It is true that a persons relationship with the God and the Goddess is not measured by how often they pray, but how strong their belief is.
However, sometimes you feel obliged to sit in front of your altar and recite the same prayer morning and night.
From October last year until July this year I prayed every morning and every night. I thanked Mother Gaia for the life she had given me; a loving family, a belly full of food and all the amenities I required to live in this busy world.
One day, however, I didn’t kneel before my altar. And the day after. And the day after…
I found myself staring at my altar, wanting to kneel before it, wanting to thank Gaia for the life that I had. But I couldn’t find the words nor could I find the time. I felt like I was betraying her somehow, letting her down.
Yet still the words didn’t come. Despite my heart craving to sit in front of Gaia, my body still wasn’t doing it.
I was beginning to doubt my faith; had I made a mistake swearing an oath to Gaia? Was I truly Wiccan if I did not celebrate the Sabbats?
Then, not too long ago, I realised a correlation between events that happened in my personal life and my failure to pray. I realised at that point, as a defence mechanism, I had stopped praying. What good it did for me, I don’t quite know. As I stepped back, however, the cause was staring me right in the face.
The conflicts I had had with myself and my faith, the anger I had felt, was all caused by one catalystic event.
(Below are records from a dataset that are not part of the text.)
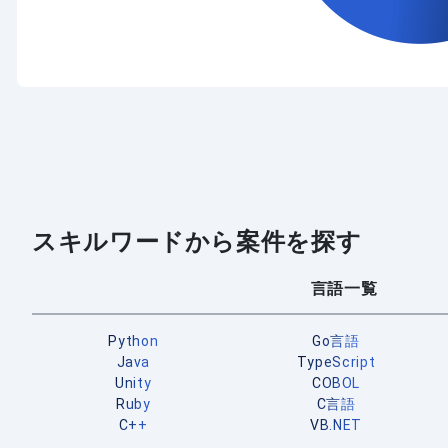
スキルワードから案件を探す
言語一覧
Python
Go言語
Java
TypeScript
Unity
COBOL
Ruby
C言語
C++
VB.NET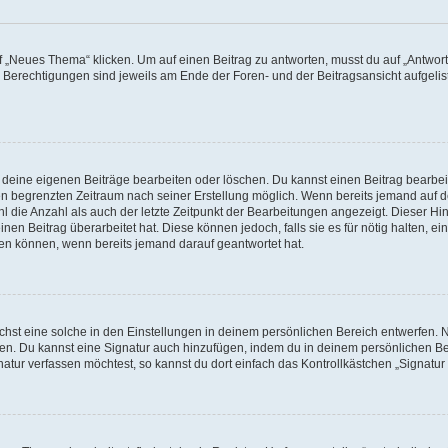
„Neues Thema“ klicken. Um auf einen Beitrag zu antworten, musst du auf „Antworte
e Berechtigungen sind jeweils am Ende der Foren- und der Beitragsansicht aufgeliste
r deine eigenen Beiträge bearbeiten oder löschen. Du kannst einen Beitrag bearbe
inen begrenzten Zeitraum nach seiner Erstellung möglich. Wenn bereits jemand auf de
 die Anzahl als auch der letzte Zeitpunkt der Bearbeitungen angezeigt. Dieser Hi
en Beitrag überarbeitet hat. Diese können jedoch, falls sie es für nötig halten, ei
hen können, wenn bereits jemand darauf geantwortet hat.
st eine solche in den Einstellungen in deinem persönlichen Bereich entwerfen. Na
eren. Du kannst eine Signatur auch hinzufügen, indem du in deinem persönlichen 
atur verfassen möchtest, so kannst du dort einfach das Kontrollkästchen „Signatu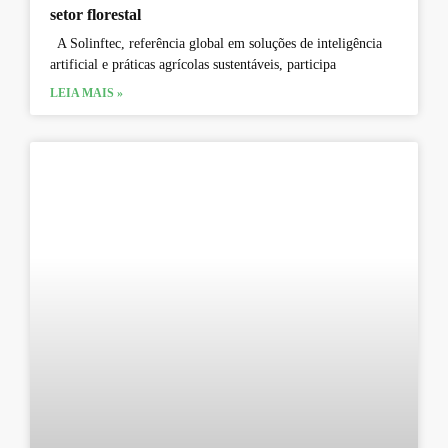
setor florestal
A Solinftec, referência global em soluções de inteligência
artificial e práticas agrícolas sustentáveis, participa
LEIA MAIS »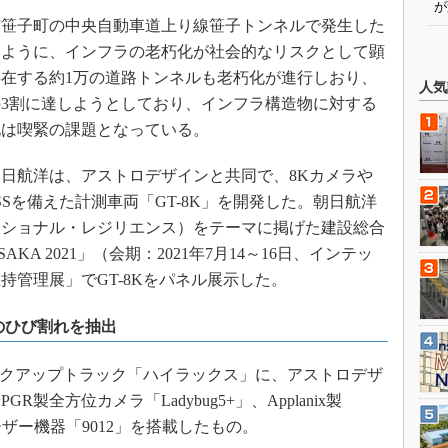
が
市笹子町の中央自動車道上り線笹子トンネルで発生した
るように、インフラの老朽化が社会的なリスクとして顕
在する約1万の道路トンネルも老朽化が進行しおり、
人気
の3割に達しようとしており、インフラ構造物に対する
化は喫緊の課題となっている。
日航洋は、アストロデザインと共同で、8Kカメラや
Sを備えた計測車両「GT-8K」を開発した。朝日航洋
ナショナル・レジリエンス）をテーマに掲げた建設総合
A 2021」（会期：2021年7月14～16日、インテッ
持管理展」でGT-8Kをパネル展示した。
のひび割れを抽出
ックアップトラック「ハイラックス」に、アストロデザ
GR製全方位カメラ「Ladybug5+」、Applanix製
製レーザー機器「9012」を搭載したもの。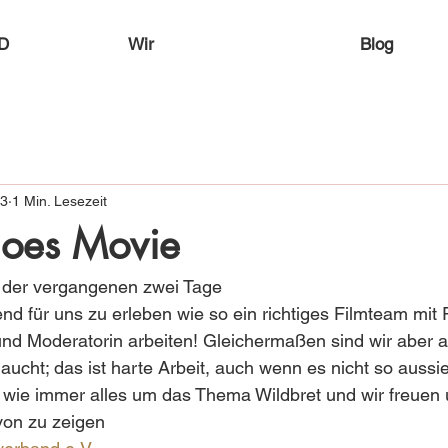
D
Wir
Blog
23
1 Min. Lesezeit
oes Movie
 der vergangenen zwei Tage  
d für uns zu erleben wie so ein richtiges Filmteam mit 
d Moderatorin arbeiten! Gleichermaßen sind wir aber a
ucht; das ist harte Arbeit, auch wenn es nicht so aussie
h wie immer alles um das Thema Wildbret und wir freuen 
von zu zeigen 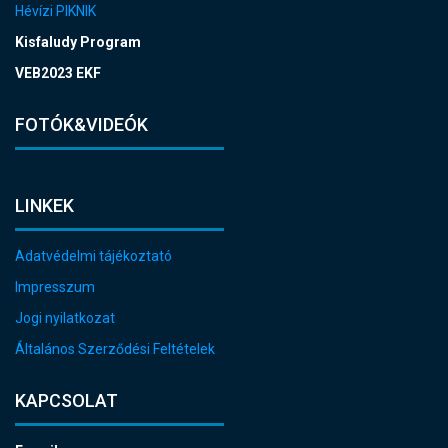
Hévízi PIKNIK
Kisfaludy Program
VEB2023 EKF
FOTÓK&VIDEÓK
LINKEK
Adatvédelmi tájékoztató
Impresszum
Jogi nyilatkozat
Általános Szerződési Feltételek
KAPCSOLAT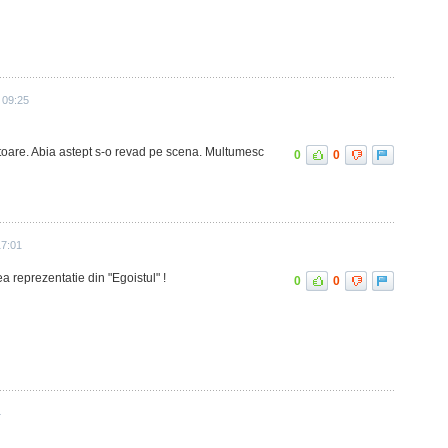
 09:25
toare. Abia astept s-o revad pe scena. Multumesc
0
0
17:01
 reprezentatie din "Egoistul" !
0
0
4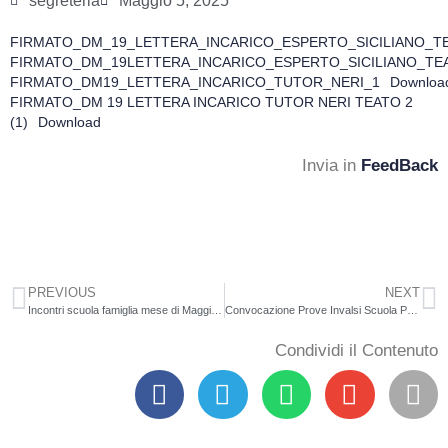
segreteria
Maggio 5, 2025
FIRMATO_DM_19_LETTERA_INCARICO_ESPERTO_SICILIANO_T
FIRMATO_DM_19LETTERA_INCARICO_ESPERTO_SICILIANO_TE
FIRMATO_DM19_LETTERA_INCARICO_TUTOR_NERI_1
Downloa
FIRMATO_DM 19 LETTERA INCARICO TUTOR NERI TEATO 2
(1)
Download
Invia in
FeedBack
PREVIOUS
NEXT
Incontri scuola famiglia mese di Maggio 2025
Convocazione Prove Invalsi Scuola Primaria
Condividi il Contenuto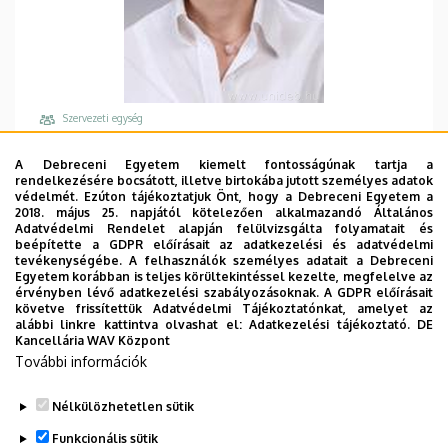
Szervezeti egység
Debreceni Egyetem, Általános Orvostudományi
A Debreceni Egyetem kiemelt fontosságúnak tartja a
Kar, Biokémiai és Molekuláris Biológiai Intézet
rendelkezésére bocsátott, illetve birtokába jutott személyes adatok
védelmét. Ezúton tájékoztatjuk Önt, hogy a Debreceni Egyetem a
Központi telefonszám, mellék
2018. május 25. napjától kötelezően alkalmazandó Általános
+36 52 512 900
/
62733
Adatvédelmi Rendelet alapján felülvizsgálta folyamatait és
beépítette a GDPR előírásait az adatkezelési és adatvédelmi
Email
tevékenységébe. A felhasználók személyes adatait a Debreceni
Egyetem korábban is teljes körültekintéssel kezelte, megfelelve az
scholtz@med.unideb.hu
érvényben lévő adatkezelési szabályozásoknak. A GDPR előírásait
követve frissítettük Adatvédelmi Tájékoztatónkat, amelyet az
Cím
alábbi linkre kattintva olvashat el:
Adatkezelési tájékoztató.
DE
4032 Debrecen Egyetem tér 1
Kancellária WAV Központ
További információk
Épület, emelet, ajtó
Élettudományi labor épület
, 2. emelet, 2.402
Nélkülözhetetlen sütik
Weboldalak
Funkcionális sütik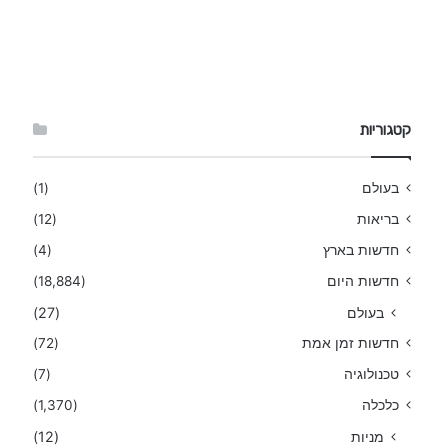
קטגוריות
בעולם
(1)
בריאות
(12)
חדשות בארץ
(4)
חדשות היום
(18,884)
בעולם
(27)
חדשות זמן אמת
(72)
טכנולוגיה
(7)
כלכלה
(1,370)
מניות
(12)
I had had a depressed episode back in early July caused by stress from my previous job. My instinct was to push everything I loved away and that, sadly, included my beloved Earth Mother.
When I asked a question on the Youtube Pagans group on Facebook about prayer blockage I realised I wasn’t alone in my disconnection. Many who have been loyal to their Gods have been unable to sit down and pray, some people had gone for months without prayer and felt the same stress that I did.
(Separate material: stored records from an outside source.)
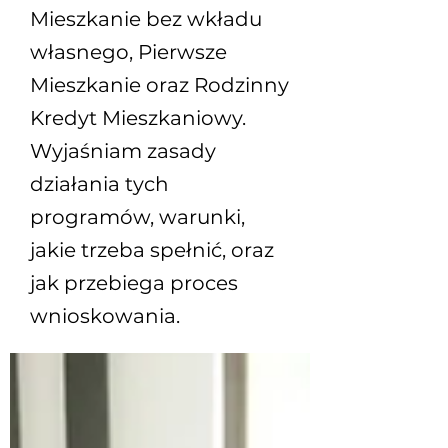
Mieszkanie bez wkładu
własnego, Pierwsze
Mieszkanie oraz Rodzinny
Kredyt Mieszkaniowy.
Wyjaśniam zasady
działania tych
programów, warunki,
jakie trzeba spełnić, oraz
jak przebiega proces
wnioskowania.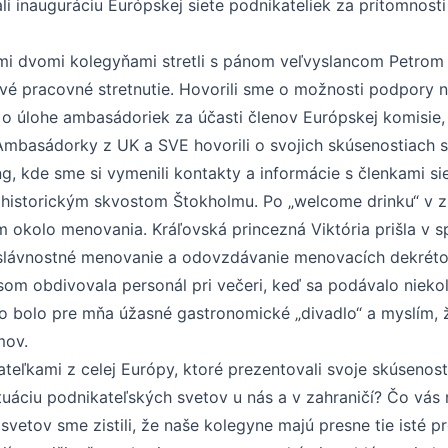
i inauguráciu Európskej siete podnikateliek za prítomnosti
ími dvomi kolegyňami stretli s pánom veľvyslancom Petro
rivé pracovné stretnutie. Hovorili sme o možnosti podpory n
o úlohe ambasádoriek za účasti členov Európskej komisie, 
Ambasádorky z UK a SVE hovorili o svojich skúsenostiach s
ng, kde sme si vymenili kontakty a informácie s členkami sie
e historickým skvostom Štokholmu. Po „welcome drinku“ v zla
m okolo menovania. Kráľovská princezná Viktória prišla v
 slávnostné menovanie a odovzdávanie menovacích dekréto
som obdivovala personál pri večeri, keď sa podávalo niek
bolo pre mňa úžasné gastronomické „divadlo“ a myslím, ž
mov.
ikateľkami z celej Európy, ktoré prezentovali svoje skúsenos
ituáciu podnikateľských svetov u nás a v zahraničí? Čo vás 
vetov sme zistili, že naše kolegyne majú presne tie isté p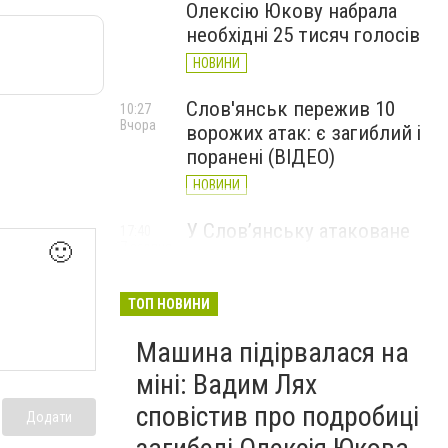
Олексію Юкову набрала
необхідні 25 тисяч голосів
НОВИНИ
Слов'янськ пережив 10
10:27
Вчора
ворожих атак: є загиблий і
поранені (ВІДЕО)
НОВИНИ
У Слов’янську атаковане
17:40
7 серпня
🙂
перехрестя, п'ятеро
поранених
ТОП НОВИНИ
НОВИНИ
Машина підірвалася на
міні: Вадим Лях
сповістив про подробиці
Додати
That’s when I realised that, despite my inability to pray, I still have a strong connection with Gaia. I still care about her, I still believe in her. The people In the Facebook group still believe. They had not abandoned all hope, despite the struggle. Their love for their Gods was obvious. They still cared.
When people stop caring, that is when all hope is lost.
Someday I will kneel before my altar again, to recite my daily prayer. But until then I am quite happy to water my plants, stare at the trees and the flowers, listen to the birds sing and the wind blow and worship Gaia by admiring her unquestionable beauty.